▶ What to do
Nothing below is to be printed except the lines between the line holding "programban?" and the line holding "nem elégségesek.", inclusive, each exactly as it appears.

Transcribed page contents
[Start of section]

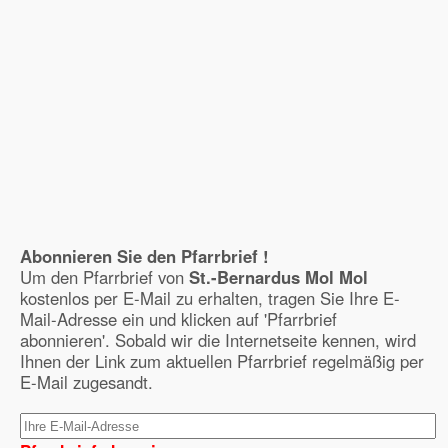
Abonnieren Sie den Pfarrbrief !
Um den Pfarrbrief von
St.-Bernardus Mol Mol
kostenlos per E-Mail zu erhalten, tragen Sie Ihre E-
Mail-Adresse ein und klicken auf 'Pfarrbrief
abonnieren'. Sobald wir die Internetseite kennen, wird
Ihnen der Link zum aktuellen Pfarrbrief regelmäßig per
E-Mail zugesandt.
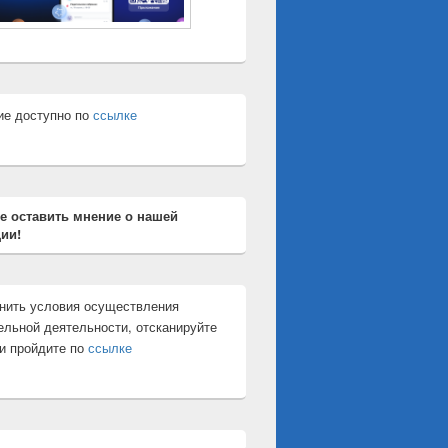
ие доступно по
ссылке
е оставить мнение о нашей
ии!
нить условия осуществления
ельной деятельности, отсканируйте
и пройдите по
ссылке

[End of section]
[Start of section]

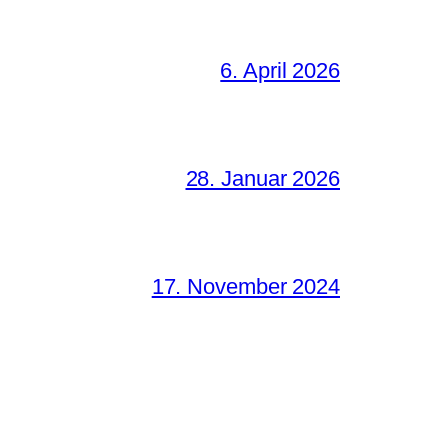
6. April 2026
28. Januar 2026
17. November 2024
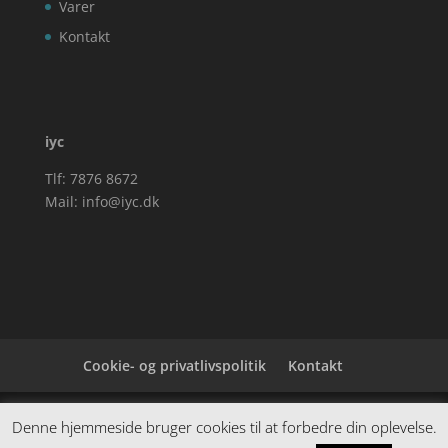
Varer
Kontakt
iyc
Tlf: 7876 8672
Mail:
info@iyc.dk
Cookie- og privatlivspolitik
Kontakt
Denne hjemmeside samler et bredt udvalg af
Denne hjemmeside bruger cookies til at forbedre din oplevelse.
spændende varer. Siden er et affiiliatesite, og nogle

[End of section]
[Start of section]

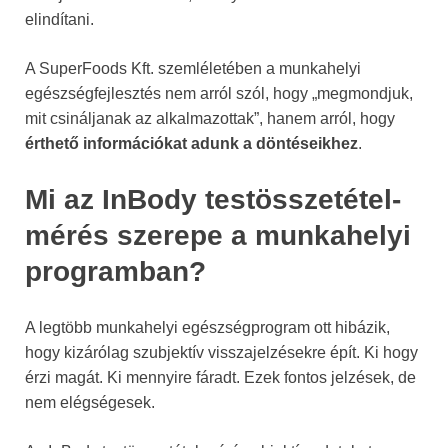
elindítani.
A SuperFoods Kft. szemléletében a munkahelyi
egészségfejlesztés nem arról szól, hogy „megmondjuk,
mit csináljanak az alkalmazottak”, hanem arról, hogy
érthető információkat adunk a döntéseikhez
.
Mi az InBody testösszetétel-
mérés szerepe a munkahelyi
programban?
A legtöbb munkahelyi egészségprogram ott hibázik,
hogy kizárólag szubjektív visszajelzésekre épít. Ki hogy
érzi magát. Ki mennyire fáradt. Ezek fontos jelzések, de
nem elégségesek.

[End of section]

▶ Response below
programban?
A legtöbb munkahelyi egészségprogram ott hibázik,
hogy kizárólag szubjektív visszajelzésekre épít. Ki hogy
érzi magát. Ki mennyire fáradt. Ezek fontos jelzések, de
nem elégségesek.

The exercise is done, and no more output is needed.